In an interview with Terry Gross of Fresh Air, Kevin Philips, once a speech writer for Richard Nixon, said that it takes thirty minutes to walk through the facts that prove that America’s war in Iraq is a war for oil, a war of empire. But Americans won’t give thirty minutes to understand their history. That too is empire. But you can. Read Phillips’ American Theocracy to bring clear light on your understanding. This week, the Pentagon released new rules for interrogation of enemy combatants. The use of torture is explicitly rejected. This sounds good. But the regulations state that evidence obtained under coercion will still be admissible in military tribunals. On the news yesterday morning, Daniel Schorr asked, “Who can tell me the difference between torture and coercion in interrogation?” Why are we intent to keep torture in our arsenal? It is the spirit of empire. Our little war is soon to surge, they say; 21,000 more soldiers are to be sent into Iraq. Threats are being brandished against Iran and Syria. Will we really let our leaders turn the whole world into a cauldron of violence? And who is “we,” anyway?

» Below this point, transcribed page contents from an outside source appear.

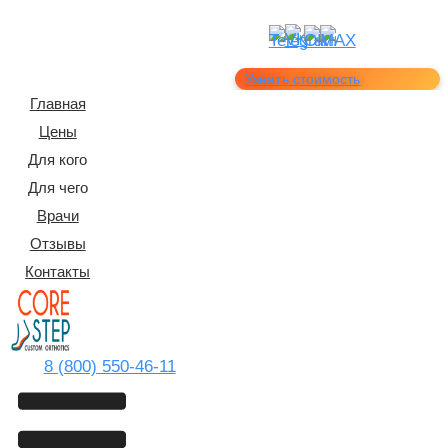
Узнать стоимость
Главная
Цены
Для кого
Для чего
Врачи
Отзывы
Контакты
8 (800) 550-46-11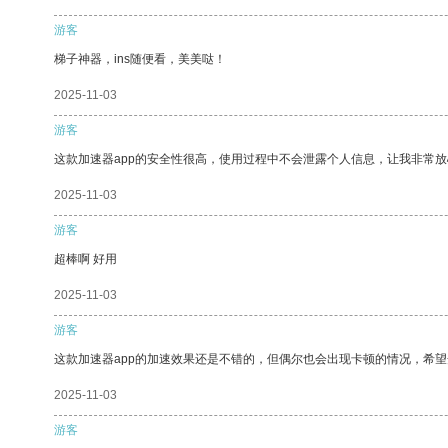
游客
梯子神器，ins随便看，美美哒！
2025-11-03
游客
这款加速器app的安全性很高，使用过程中不会泄露个人信息，让我非常放
2025-11-03
游客
超棒啊 好用
2025-11-03
游客
这款加速器app的加速效果还是不错的，但偶尔也会出现卡顿的情况，希
2025-11-03
游客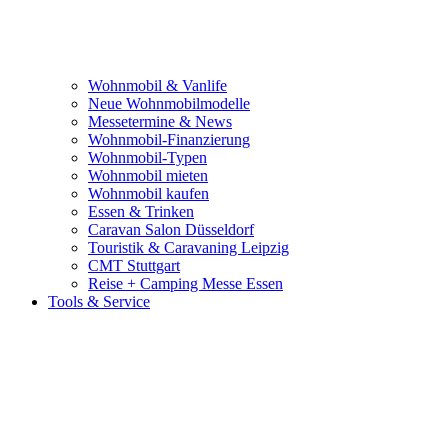
Wohnmobil & Vanlife
Neue Wohnmobilmodelle
Messetermine & News
Wohnmobil-Finanzierung
Wohnmobil-Typen
Wohnmobil mieten
Wohnmobil kaufen
Essen & Trinken
Caravan Salon Düsseldorf
Touristik & Caravaning Leipzig
CMT Stuttgart
Reise + Camping Messe Essen
Tools & Service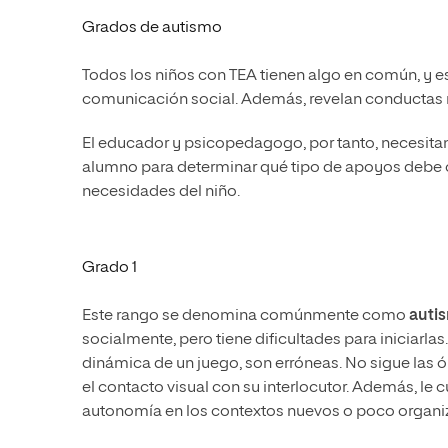
Grados de autismo
Todos los niños con TEA tienen algo en común, y es
comunicación social. Además, revelan conductas r
El educador y psicopedagogo, por tanto, necesitan 
alumno para determinar qué tipo de apoyos debe ofr
necesidades del niño.
Grado 1
Este rango se denomina comúnmente como
auti
socialmente, pero tiene dificultades para iniciarlas
dinámica de un juego, son erróneas. No sigue las 
el contacto visual con su interlocutor. Además, le c
autonomía en los contextos nuevos o poco organ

When he had sat down with all the eyes of the congregation turned upon him, after saying, “The Spirit of the Lord is upon me to proclaim good news to the wretched of the earth,” Jesus said, “Today in your hearing, this scripture is fulfilled.” What an odd thing to say. Nothing happened. The abuses, the gravest sorrows of empire continued the next day and the next day. Why did he say that? Jesus was teaching a new way to tell the old story, a way that was going to become audible to more than just Jews. That is, of course, the great breakthrough of Christianity, that the word that God had shown to the Jews and which has still been held, cherished, nourished, and fired by Jews, could be heard by more tribes. Jesus was offering a way to let the future come into the present—not just waiting for the future, but actually judging the present on the terms of the future, judging empire on the terms of the future kingdom as really real, really present.
Now, what would be sign of this judgment? It is the marks in his own body, his own sacrifice on the cross. And we tell that story. We form our own body around the story of one who was made captive and wretched, tortured and slaughtered by empire—the Roman empire. That’s our “body-forming” story. The question of the health of our body as the body of Christ depends on our walking this walk wherein we have been told that the stripes on his body have made our body whole. Those stripes must show on our body, if we are to read this story right. We must be prepared as a body to resist empire. The testimony that we will be required to make in coming years and decades will grow only the more difficult, for this empire in which we live is vast and hungry and greedy. This requires a strange decision on the part of Christians who live within the Body of Christ: be sure that the standard of Christ is flying higher in your heart than the flag. By signing on as a member of the Body of Christ, you have placed yourself in the citizenship of the world Body of Christ, far prior to your American citizenship. God calls you and me to make judgments on this empire and to stand and suffer its insults if necessary, that there be good news preached to the poor, liberty to the captive, the prisoners released, the acceptable year of the Lord proclaimed. The only future for the Church is to become this body, marked—not with nice projects, not as mere friends, but as servants who bear the marks of the very Body of Christ.